The early environment may be disruptive and this leads to maladaptive personality pattern.

The ego functions are responsible for resolving conflicts between the impulse and the urges of the Id, which is a primitive structure that seek satisfaction, and the super ego, which embodies prohibitions, sanctions, rules and taboos.

The ego tries to balance the forces of the psychic mechanism with the requirements of environment or external reality. Defective, and immature ego functions, mainly poor impulse control, defective relations with reality and intolerance of affect and poorly developed, super ego.

Reality testing is also distorted minds that intense internal needs and conflicts which lead to habitual distortion of thought judgment and perceptions, which are obvious to others but not to the individual himself. A poor self image combined with infantile feelings of entitlement, and aggressive impulsiveness when poorly integrated result in persistently disturbed relationship with others.

Psychodynamics highlight the importance of early childhood experiences on the development of abnormal personality and personality traits.

This early childhood relationship are related to other personality patterns, and a particular disturbance in a bringing may lead to criminal behavior in early adulthood.

On the other hand, the psychodynamic developments may be arrested at a particular at a particular stage of psychosexual development. Due to environmental factors in childhood, the individual may regress to that particular stage when faced with stress or a pattern of relationship reminiscent of his childhood experiences later in adult life.

Behavioral school

Behavioral school considers behavior as a set of reactions, learned through our life through mechanism of conditioning and reinforcement.

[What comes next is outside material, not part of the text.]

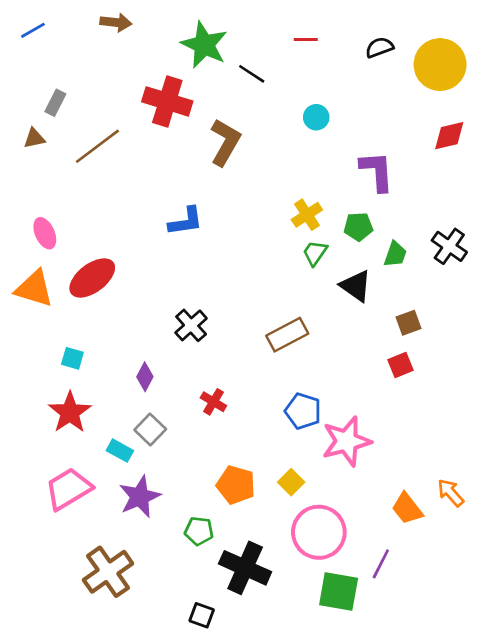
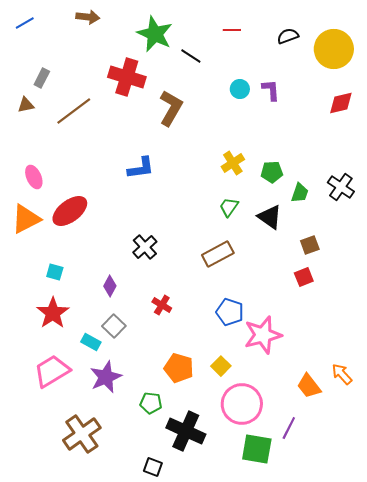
purple L-shape: (377, 171) -> (271, 90), moved, size x0.7
green trapezoid: (315, 253) -> (229, 207), moved
orange triangle: (34, 289) -> (26, 219), turned -44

The individual learns to react to his environment on the basis of repertoire of behavioral patterns, which were shaped and maintained by consequences such as rewards, punishment, and reinforcement.

In this way, that School of Psychology sees criminality as a consequence of maladaptive personality, which is governed by environmental forces.

Antisocial behavior is a stereotyped learned behavior, which comes to the surface under stress.

Failure to learn socially acceptable behavior at critical learning periods, due to poor parenting, dysfunctional family, harsh aggressive parent or effect of subculture which reinforce low breaking and antisocial behavior can lead to criminality.

Such persons are also known to lack appropriate level of anxiety, which works to reinforce morality in humans. They may actually have excessive anxiety under any stress which makes them learn to ignore earlier warning signs coming from an anxiety.

What makes someone criminal?

\ Psychopaths are born rather than made. Genetics play an important role, and physical constitution including the hormonal balance, intelligence, level of anxiety , or dysfunctional brain. Good parenting, positive early childhood experiences, healthy relationship with important figures during the formative years are important factors in making a law abiding citizen. Reinforcement of socially appropriate behavior and non-reward of antisocial behavior helps the individual to grow up as a good citizen.

However, most likely those who are disturbed as children, and who show evidence of antisocial behavior in earlu years will grow up to be involved in criminal activity.